Un alloggio di 200 metri quadrati nel cuore di Napoli confiscato alla camorra ospiterà “Casa Comune“, il primo progetto di co-housing rivolto a ragazzi affetti da autismo, che offrirà loro percorsi di autonomia, occasioni di socializzazione, formazione e lavoro. Il progetto è ideato e realizzato da Foqus-Fondazione Quartieri Spagnoli, Consorzio Co.Re. e Associazione Quartieri Spagnoli, riuniti in un’Associazione temporanea d’impresa (Ati), alla quale è stato assegnato dal Comune di Napoli il bene confiscato. Questo sviluppo del progetto sarà curato soprattutto dal Consorzio Co.Re. e dall’Associazione Quartieri Spagnoli. La struttura potrà così accogliere per brevi periodi anche donne in difficoltà. Per avviare tutte le attività previste nel progetto, sarà necessario realizzare importanti lavori di ristrutturazione dell’immobile, che versa in stato di profondo abbandono. L’apertura del cantiere è prevista nel mese di marzo. I lavori di ristrutturazione e rifunzionalizzazione della casa sono affidati, su progetto dell’Ing. Giuseppe Lombardi, alla Società di Ingegneria Bono srl e alla Aeffe & Partner srl, che parteciperanno al progetto anche con proprio specifico contributo. Innovativa la modalità di finanziamento del progetto: nel febbraio 2022, Guber Banca, banca privata con sede a Brescia, ha lanciato, su iniziativa di Fondazione Etica e Fondazione Foqus, il suo primo conto deposito vincolato dedicato a un progetto di innovazione a impatto sociale.
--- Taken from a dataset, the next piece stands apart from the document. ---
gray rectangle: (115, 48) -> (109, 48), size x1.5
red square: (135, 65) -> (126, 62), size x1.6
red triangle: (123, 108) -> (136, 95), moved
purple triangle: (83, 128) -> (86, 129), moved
Prendendo spunto dai “titoli di solidarietà” introdotti dalla legge 106 del 2016, Guber Banca ha deciso di offrire ai risparmiatori privati la possibilità di aprire un conto vincolato a 18 mesi, la cui remunerazione è doppia: da un lato, un tasso di interesse riconosciuto al cliente, dall’altro, il contributo concreto alla realizzazione del progetto napoletano. Oltre agli interessi maturati dal singolo cliente sul conto deposito, Guber Banca si impegna a versare un ulteriore 0,50% annuo delle somme vincolate per la realizzazione della Casa Comune a Napoli, ricevendo un’ampia adesione della sua clientela al progetto. L’iniziativa si avvale anche dell’esperienza e del supporto di Fondazione Etica, da tempo impegnata nella valorizzazione del risparmio in programmi di impatto sociale.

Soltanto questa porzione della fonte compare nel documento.